La chargée de mission, qui en est à son troisième périple dans notre pays depuis la catastrophe, affirme que l'aide offerte aux sans-abri n'a que peu contribué à améliorer leur situation puisque des centaines de milliers d'entre eux vivent toujours dans des conditions extrêmement précaires. D'autant plus que les solutions envisagées et adoptées ne font, pour l'essentiel, que déplacer les problèmes dans le temps et dans l'espace, au lieu de les résoudre définitivement. « On a enlevé des camps du centre-ville, mais les gens sont allés se loger dans des camps beaucoup plus éloignés mais qui sont tout aussi précaires », explique Geneviève Jacques.
Le programme 16/6, donnant 20 000 gourdes à chaque famille pour se loger pendant un an, est un exemple de solution bancale, selon elle. « D'une part, il est très difficile, voire impossible, de loger toute une famille en zone métropolitaine pour 20 000 gourdes pendant un an, dit-elle.
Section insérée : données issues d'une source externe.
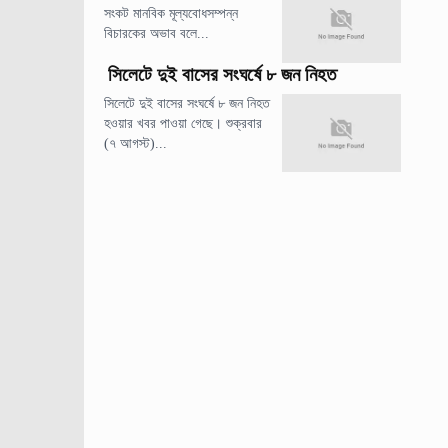
সংকট মানবিক মূল্যবোধসম্পন্ন
বিচারকের অভাব বলে...
সিলেটে দুই বাসের সংঘর্ষে ৮ জন নিহত
সিলেটে দুই বাসের সংঘর্ষে ৮ জন নিহত
হওয়ার খবর পাওয়া গেছে। শুক্রবার
(৭ আগস্ট)...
D'autre part, qu'est-ce qui va se passer après une année, s'il n'y a pas d'accompagnement ? »
Le rapport de la FIDH pointe également du doigt les camps de relogement de Corail, de Canaan et de Jérusalem, où quelque 120 000 personnes croupissent dans une misère abjecte. Ces camps représentent, d'après Mme Jacques, des solutions tout aussi problématiques. « Les gens sont dans des abris qui ont une durée de vie de 3 ans. Et trois ans, c'est maintenant ! »
« Pas d'eau, pas de toilettes, pas d'électricité, pas de plan d'urbanisation... Si l'on n'y prend garde, un immense bidonville pourrait de se former sur une montagne désertique », prévient-elle, soulignant qu'il s'agit là d'un exemple criant d'absence d'accompagnement et de planification. «C'est d'autant plus scandaleux qu'il y a eu cet espoir qu'après le tremblement de terre, la mobilisation financière de la communauté internationale allait enfin donner l'occasion de reconstruire d'une autre façon.»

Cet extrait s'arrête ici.